Write an immediate detailed response to the email if you must, as I’ve done many times, but do not push ‘send,’ or you’re sure to regret it.  

Reread and revise your response a few hours later or even the next day, when you’re less emotional and can respond calmly and rationally.  Stick to the facts, don’t get pulled into the drama, and realize that sometimes even good people send lousy emails.

Try not to let receiving one destroy an otherwise productive work or personal relationship. We all make mistakes.


Unfortunately, sometimes poor leadership is the cause of workplace drama by those in positions of power either playing favorites with people or departments, ignoring problems on set that affect the work environment or creating drama on set.  

Here’s an example I experienced years ago of someone in a position of power creating unnecessary drama on set and making themselves look ridiculous in the process.  

A producer of a show I worked on was directing some second-unit shots.  He thought the actors were in the wrong wardrobe. Instead of discreetly asking the wardrobe person on set about it, he loudly demanded to see the highest-ranking person in the wardrobe department while the cast and crew stood around waiting.

Moments later, the wardrobe supervisor calmly appeared on set with his meticulous wardrobe book, which contained what every actor in every scene should wear down to the last detail.  Of course, the supervisor knew exactly what the actors should be wearing for the scene and they were all in the correct wardrobe.

The unnecessary drama the producer created wasted time and money, made him look like a fool, and cost him the respect of every cast and crew member who was there that day.  

A problem in our industry which I’ve written about before is that people in positions of power often have little or no training or skill in how to manage people.  It can create problems that range from unnecessary daily drama on set to complete safety fails, as happened on the set of the film Rust.

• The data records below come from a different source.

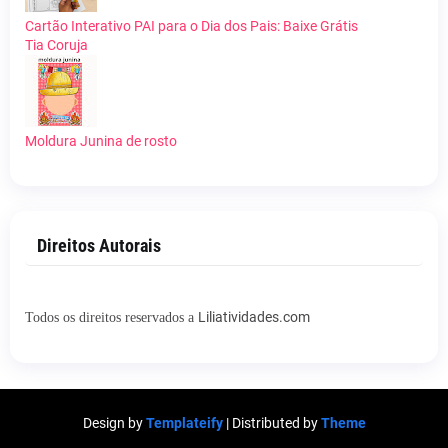
Cartão Interativo PAI para o Dia dos Pais: Baixe Grátis
Tia Coruja
Moldura Junina de rosto
Direitos Autorais
Liliatividades.com
Todos os direitos reservados a
Design by
Templateify
| Distributed by
Theme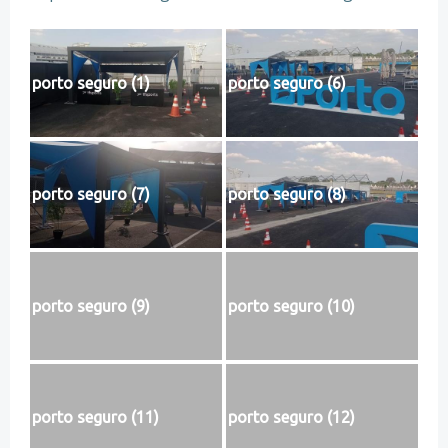
porto seguro (1)
porto seguro (6)
porto seguro (7)
porto seguro (8)
porto seguro (9)
porto seguro (10)
porto seguro (11)
porto seguro (12)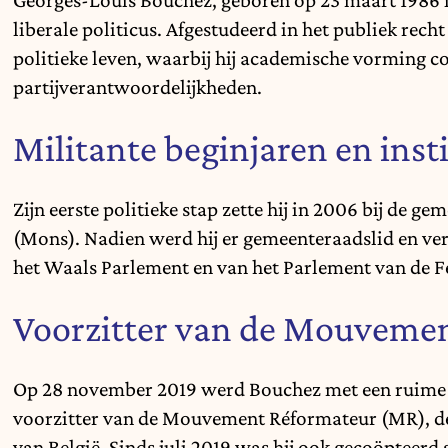
liberale politicus. Afgestudeerd in het publiek recht
politieke leven, waarbij hij academische vorming 
partijverantwoordelijkheden.
Militante beginjaren en inst
Zijn eerste politieke stap zette hij in 2006 bij de 
(Mons). Nadien werd hij er gemeenteraadslid en ver
het Waals Parlement en van het Parlement van de F
Voorzitter van de Mouveme
Op 28 november 2019 werd Bouchez met een ruime 
voorzitter van de Mouvement Réformateur (MR), de b
van België. Sinds juli 2019 was hij ook gecoöpteerd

Once we’re somewhat established in our industry careers, it pays to pick and choose the people you work with carefully.  I’ve found that when the drama is created by poor leadership at the top, things rarely change, and we have to decide whether we want to remain on that show or not.  

Sometimes it’s better to move on and avoid working with such people in the future.  There are plenty of better people in our industry to work with, and we’ll have a less dramatic, more content work environment if we seek them out.


Our industry is all about creating drama on screen.  That’s what we go to work for every day.  But when the drama spills off-screen, we need to find ways to deal with the dramatic people and situations. 

We work in a stressful, fast-paced environment on set.  Our co-workers won’t always behave the way we want or expect them to during the stressful situations we encounter every day.  The only way some dramatic people know how to deal with certain situations that arise on set is with workplace drama.  

The people creating the drama are often justified in the issues they raise but the problem is the drama-filled manner in which they raise them leaves everyone feeling exhausted and frustrated.  

Working on set can be hectic enough without adding to the chaos with workplace drama.  Sometimes we need to find the fun, and exhilarating part of our jobs again.  We work in a unique industry, but in a perfect world, the drama stays on screen, not on set.

Rather than trying to get comfortable with the drama and chaos around us, we can ensure our own actions minimize the drama and focus on the enjoyable, creative part of our jobs, which is why we all got into the industry in the first place.